• [WHAT YOU WILL DO]: Check every line of the data for the string "유기용제" and copy the ones that have it.

• [MATERIAL SHOWN]:
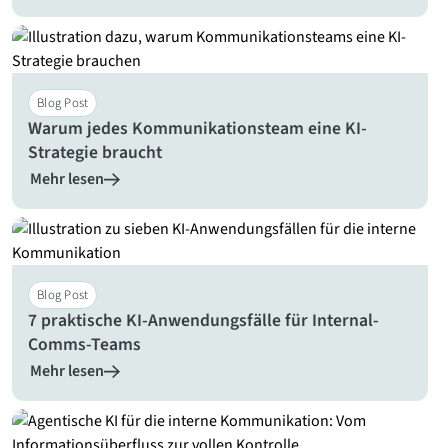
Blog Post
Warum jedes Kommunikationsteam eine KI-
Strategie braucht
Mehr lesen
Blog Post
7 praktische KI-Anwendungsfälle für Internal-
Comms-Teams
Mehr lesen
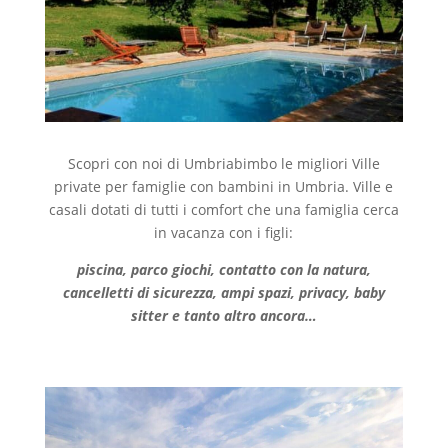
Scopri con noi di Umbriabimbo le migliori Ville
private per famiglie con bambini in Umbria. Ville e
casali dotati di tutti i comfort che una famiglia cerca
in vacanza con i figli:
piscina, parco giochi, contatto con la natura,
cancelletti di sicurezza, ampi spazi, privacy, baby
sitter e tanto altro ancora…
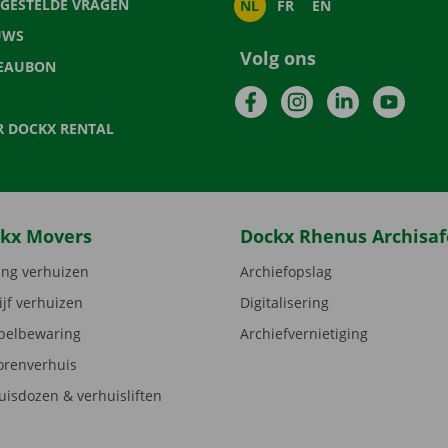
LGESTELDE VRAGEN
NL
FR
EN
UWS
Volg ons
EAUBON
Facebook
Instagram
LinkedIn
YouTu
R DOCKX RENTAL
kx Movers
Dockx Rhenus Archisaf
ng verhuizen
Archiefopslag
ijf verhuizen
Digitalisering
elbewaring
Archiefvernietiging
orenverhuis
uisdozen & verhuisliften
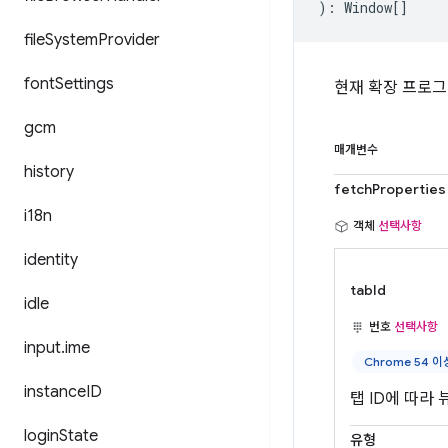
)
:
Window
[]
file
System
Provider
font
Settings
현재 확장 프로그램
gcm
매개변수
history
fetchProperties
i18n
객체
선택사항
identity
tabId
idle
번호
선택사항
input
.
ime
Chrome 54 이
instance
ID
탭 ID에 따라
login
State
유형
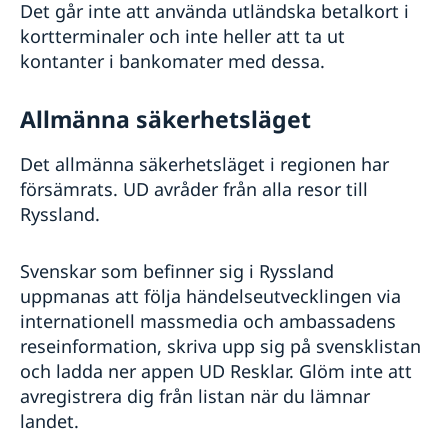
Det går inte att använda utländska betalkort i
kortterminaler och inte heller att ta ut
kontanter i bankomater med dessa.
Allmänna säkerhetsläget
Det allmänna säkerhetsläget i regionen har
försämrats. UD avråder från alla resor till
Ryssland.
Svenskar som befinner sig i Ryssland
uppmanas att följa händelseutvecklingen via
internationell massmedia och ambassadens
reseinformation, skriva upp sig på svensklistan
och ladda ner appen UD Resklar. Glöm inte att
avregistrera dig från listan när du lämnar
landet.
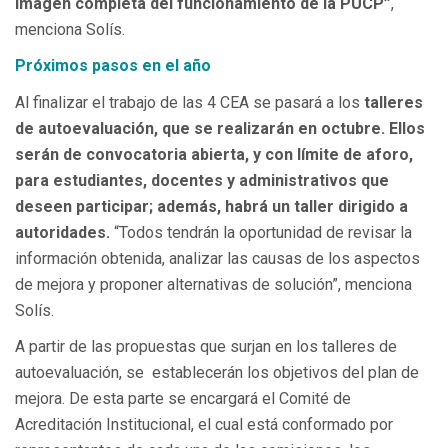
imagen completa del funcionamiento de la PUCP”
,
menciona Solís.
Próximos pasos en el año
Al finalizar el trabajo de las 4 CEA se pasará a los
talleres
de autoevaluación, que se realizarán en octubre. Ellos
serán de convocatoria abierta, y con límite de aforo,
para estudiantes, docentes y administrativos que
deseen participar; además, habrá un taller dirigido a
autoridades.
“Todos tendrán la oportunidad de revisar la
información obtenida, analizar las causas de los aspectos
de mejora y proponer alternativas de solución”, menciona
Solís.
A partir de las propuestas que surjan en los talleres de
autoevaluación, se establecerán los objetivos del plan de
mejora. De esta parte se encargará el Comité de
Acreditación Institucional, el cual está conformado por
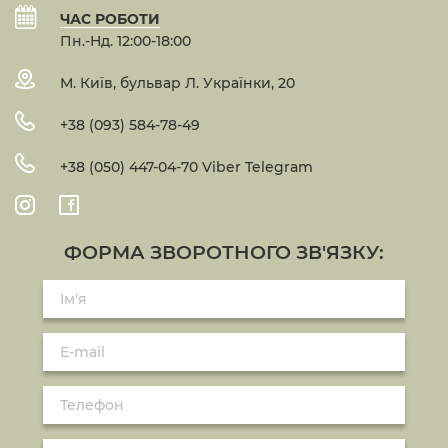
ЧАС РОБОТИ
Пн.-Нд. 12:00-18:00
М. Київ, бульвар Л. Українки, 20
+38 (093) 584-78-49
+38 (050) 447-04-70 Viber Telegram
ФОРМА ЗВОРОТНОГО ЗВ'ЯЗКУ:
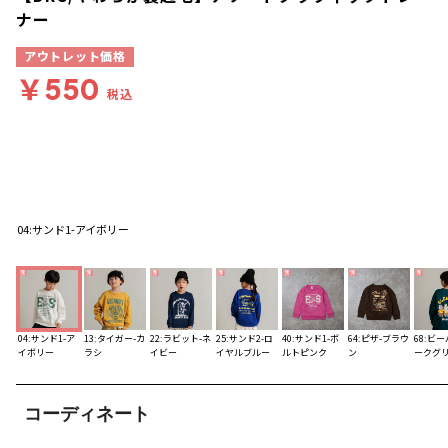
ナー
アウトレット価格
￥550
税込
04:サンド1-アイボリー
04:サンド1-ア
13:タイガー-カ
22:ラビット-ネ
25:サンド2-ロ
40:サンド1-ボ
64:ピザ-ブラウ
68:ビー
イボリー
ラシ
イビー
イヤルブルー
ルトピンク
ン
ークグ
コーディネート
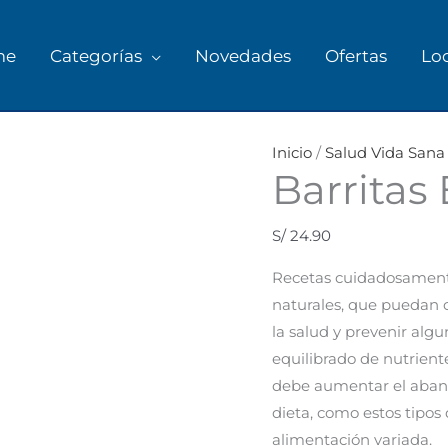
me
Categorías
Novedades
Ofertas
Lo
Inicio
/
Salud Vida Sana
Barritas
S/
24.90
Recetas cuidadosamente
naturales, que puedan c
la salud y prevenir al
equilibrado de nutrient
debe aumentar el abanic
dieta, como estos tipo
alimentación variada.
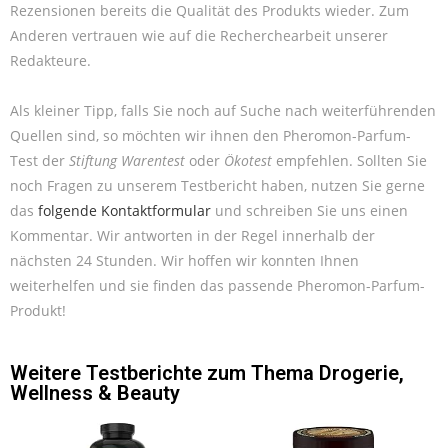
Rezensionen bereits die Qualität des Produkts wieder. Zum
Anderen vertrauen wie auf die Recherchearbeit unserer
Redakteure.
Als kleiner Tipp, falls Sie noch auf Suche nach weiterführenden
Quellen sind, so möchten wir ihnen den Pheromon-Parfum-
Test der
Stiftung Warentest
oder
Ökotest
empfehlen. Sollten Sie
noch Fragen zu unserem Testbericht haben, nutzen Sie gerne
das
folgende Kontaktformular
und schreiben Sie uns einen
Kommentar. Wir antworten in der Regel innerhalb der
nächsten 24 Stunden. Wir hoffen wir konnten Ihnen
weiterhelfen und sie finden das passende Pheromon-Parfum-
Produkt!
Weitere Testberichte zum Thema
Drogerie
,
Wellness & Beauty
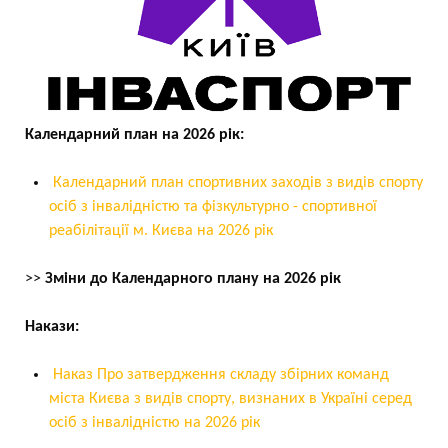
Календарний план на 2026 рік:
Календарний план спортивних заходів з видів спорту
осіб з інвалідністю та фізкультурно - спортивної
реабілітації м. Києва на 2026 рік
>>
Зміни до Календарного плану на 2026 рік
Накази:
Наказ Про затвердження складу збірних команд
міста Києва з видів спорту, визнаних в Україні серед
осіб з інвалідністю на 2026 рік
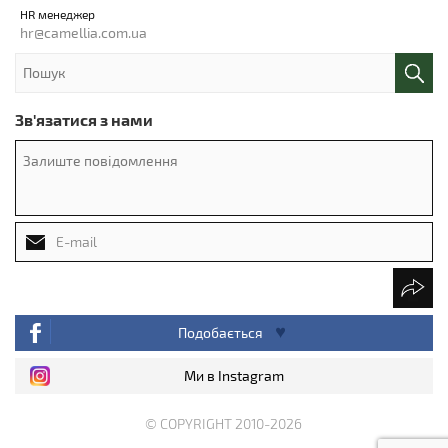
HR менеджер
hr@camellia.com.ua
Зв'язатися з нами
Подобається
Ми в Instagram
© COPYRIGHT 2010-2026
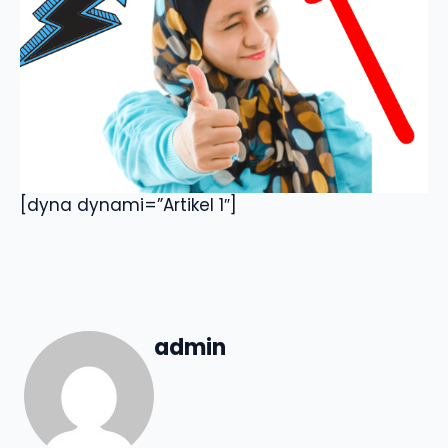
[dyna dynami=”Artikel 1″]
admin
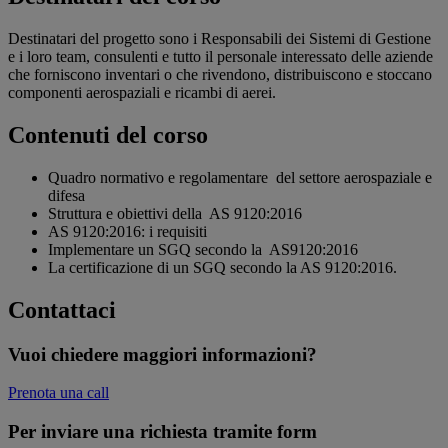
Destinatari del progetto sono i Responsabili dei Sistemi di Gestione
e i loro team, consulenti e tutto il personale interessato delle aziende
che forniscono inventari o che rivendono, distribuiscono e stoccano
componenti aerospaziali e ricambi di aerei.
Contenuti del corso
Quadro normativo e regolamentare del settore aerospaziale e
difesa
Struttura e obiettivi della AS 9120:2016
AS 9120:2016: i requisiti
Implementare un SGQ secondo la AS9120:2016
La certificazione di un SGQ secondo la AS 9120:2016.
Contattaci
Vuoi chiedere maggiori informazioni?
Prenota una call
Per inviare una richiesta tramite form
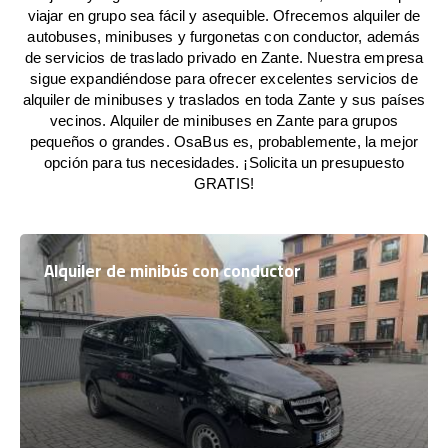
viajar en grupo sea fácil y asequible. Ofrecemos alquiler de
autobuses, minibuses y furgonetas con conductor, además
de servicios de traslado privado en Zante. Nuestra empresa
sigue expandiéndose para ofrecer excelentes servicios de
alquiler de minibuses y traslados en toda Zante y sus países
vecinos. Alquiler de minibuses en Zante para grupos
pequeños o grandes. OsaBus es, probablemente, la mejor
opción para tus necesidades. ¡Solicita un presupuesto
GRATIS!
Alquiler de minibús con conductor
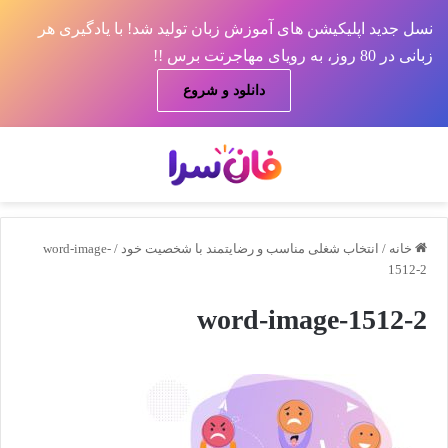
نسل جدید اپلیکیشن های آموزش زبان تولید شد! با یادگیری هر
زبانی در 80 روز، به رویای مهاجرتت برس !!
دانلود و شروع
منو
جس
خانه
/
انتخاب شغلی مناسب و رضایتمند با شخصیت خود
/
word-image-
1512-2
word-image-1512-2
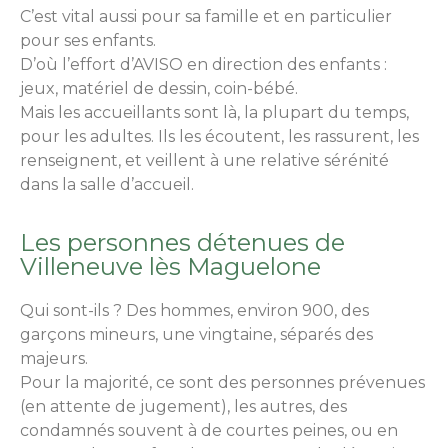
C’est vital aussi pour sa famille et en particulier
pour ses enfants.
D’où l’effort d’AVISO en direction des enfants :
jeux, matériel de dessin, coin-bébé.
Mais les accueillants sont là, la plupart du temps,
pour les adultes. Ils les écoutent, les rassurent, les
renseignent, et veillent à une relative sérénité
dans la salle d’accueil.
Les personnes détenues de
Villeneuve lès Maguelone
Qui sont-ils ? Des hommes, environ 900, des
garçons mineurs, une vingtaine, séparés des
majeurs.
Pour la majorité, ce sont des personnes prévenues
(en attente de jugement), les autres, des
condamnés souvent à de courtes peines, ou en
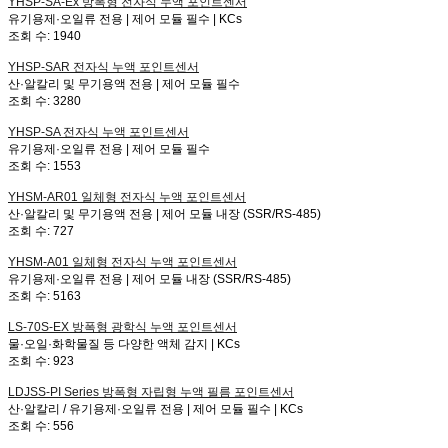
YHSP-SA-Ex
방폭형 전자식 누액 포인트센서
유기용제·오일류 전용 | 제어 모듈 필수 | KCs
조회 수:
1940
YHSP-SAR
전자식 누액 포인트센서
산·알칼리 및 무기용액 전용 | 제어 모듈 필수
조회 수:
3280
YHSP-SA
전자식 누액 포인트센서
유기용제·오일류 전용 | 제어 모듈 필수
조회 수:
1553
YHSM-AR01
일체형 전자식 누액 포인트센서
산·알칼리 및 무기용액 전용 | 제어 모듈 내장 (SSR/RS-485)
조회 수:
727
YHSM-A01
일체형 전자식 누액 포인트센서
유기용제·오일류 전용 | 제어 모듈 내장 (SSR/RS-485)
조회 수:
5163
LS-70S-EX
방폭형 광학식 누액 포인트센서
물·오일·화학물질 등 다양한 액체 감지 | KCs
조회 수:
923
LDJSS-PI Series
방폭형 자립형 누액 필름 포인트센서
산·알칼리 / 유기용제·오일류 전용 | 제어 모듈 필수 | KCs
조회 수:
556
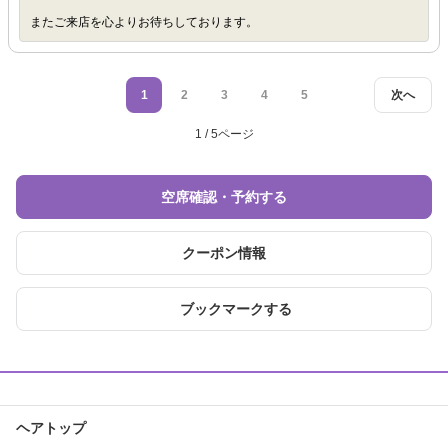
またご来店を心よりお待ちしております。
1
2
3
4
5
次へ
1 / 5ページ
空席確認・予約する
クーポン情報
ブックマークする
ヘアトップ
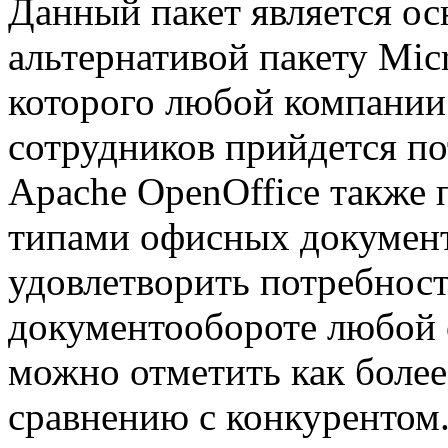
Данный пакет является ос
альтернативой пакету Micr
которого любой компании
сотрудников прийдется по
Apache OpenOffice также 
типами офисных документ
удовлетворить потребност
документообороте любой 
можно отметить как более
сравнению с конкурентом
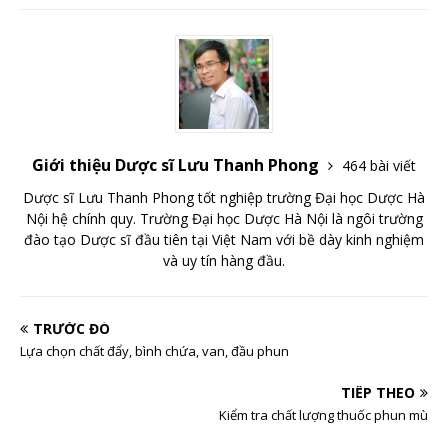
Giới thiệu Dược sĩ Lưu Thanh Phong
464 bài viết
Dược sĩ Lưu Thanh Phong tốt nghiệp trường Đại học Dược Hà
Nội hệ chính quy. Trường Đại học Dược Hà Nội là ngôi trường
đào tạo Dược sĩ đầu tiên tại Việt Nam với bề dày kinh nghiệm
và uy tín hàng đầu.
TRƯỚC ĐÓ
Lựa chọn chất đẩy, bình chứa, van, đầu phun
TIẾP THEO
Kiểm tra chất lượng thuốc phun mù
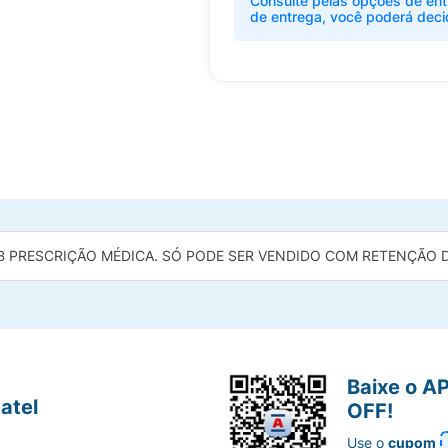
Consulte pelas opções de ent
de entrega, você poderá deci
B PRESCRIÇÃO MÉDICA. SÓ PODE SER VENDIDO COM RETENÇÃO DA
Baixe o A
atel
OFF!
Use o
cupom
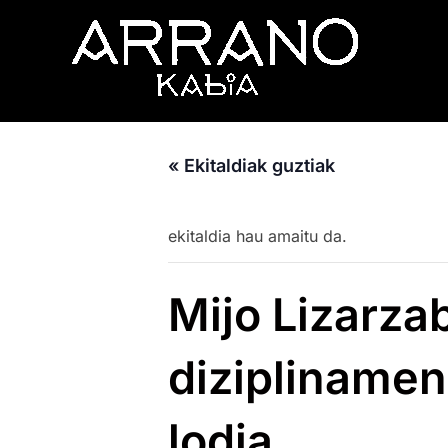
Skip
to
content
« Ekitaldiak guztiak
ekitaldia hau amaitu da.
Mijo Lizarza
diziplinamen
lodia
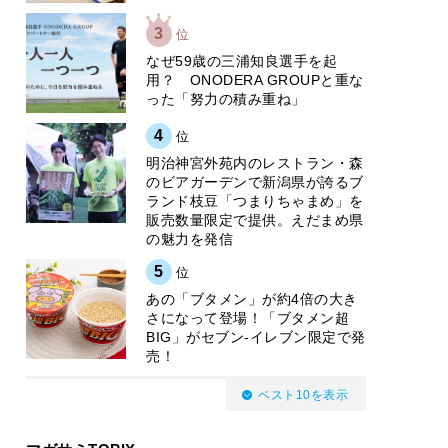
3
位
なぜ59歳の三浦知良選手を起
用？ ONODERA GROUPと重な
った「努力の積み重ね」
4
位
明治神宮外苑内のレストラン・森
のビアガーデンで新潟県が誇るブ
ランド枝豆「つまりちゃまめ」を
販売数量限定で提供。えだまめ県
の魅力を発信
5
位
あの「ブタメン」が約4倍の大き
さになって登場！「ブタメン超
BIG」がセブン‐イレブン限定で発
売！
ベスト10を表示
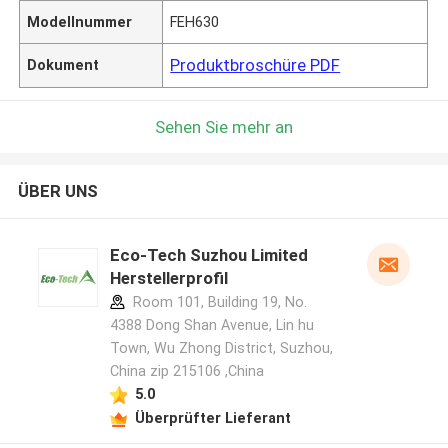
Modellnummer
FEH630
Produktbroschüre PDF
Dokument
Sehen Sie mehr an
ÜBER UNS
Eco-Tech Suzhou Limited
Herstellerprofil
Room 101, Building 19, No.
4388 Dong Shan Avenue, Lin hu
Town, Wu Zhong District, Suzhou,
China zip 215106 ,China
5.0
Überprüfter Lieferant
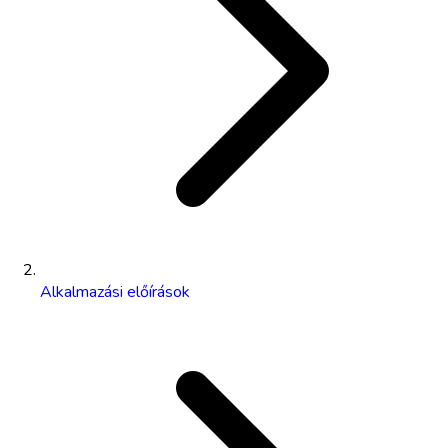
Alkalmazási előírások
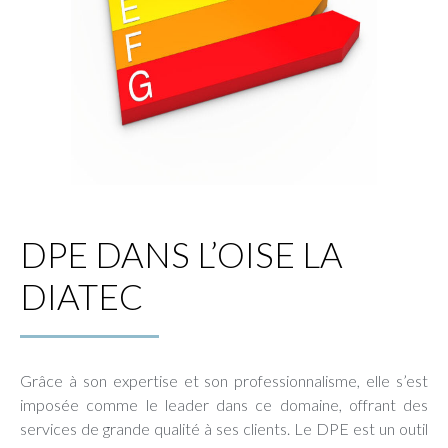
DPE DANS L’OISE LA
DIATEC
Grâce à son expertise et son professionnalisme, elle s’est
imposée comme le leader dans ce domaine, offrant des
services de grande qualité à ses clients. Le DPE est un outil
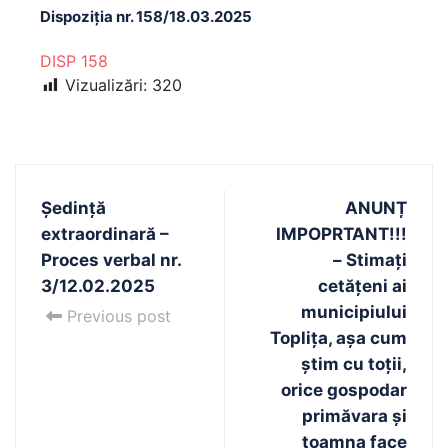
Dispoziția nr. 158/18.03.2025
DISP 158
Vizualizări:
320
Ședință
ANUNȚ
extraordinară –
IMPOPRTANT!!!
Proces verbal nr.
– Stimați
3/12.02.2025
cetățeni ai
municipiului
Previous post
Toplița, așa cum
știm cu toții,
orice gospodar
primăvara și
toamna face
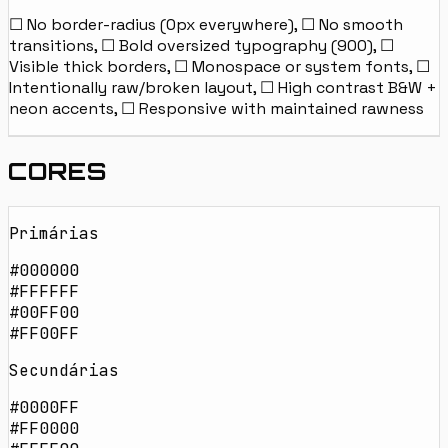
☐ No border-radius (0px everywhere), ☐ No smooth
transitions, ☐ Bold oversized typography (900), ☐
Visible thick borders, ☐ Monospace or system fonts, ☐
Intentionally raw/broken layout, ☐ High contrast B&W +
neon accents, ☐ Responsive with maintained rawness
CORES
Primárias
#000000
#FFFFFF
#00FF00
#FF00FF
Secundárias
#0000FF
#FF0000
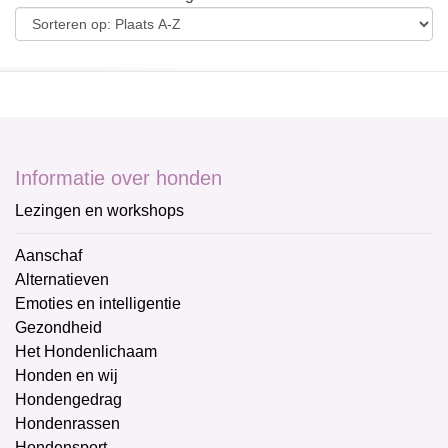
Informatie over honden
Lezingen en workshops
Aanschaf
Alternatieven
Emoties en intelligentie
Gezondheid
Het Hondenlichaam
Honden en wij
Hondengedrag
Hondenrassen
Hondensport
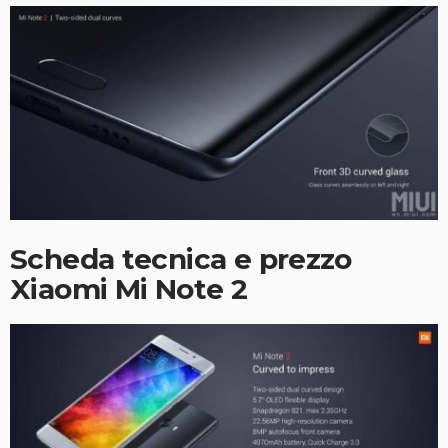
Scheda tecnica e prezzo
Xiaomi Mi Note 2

• [WRITTEN SOLUTION]:
유기용제·오일류 전용 | 제어 모듈 필수 | KCs
유기용제·오일류 전용 | 제어 모듈 필수
유기용제·오일류 전용 | 제어 모듈 내장 (SSR/RS-485)
산·알칼리 / 유기용제·오일류 전용 | 제어 모듈 필수 | KCs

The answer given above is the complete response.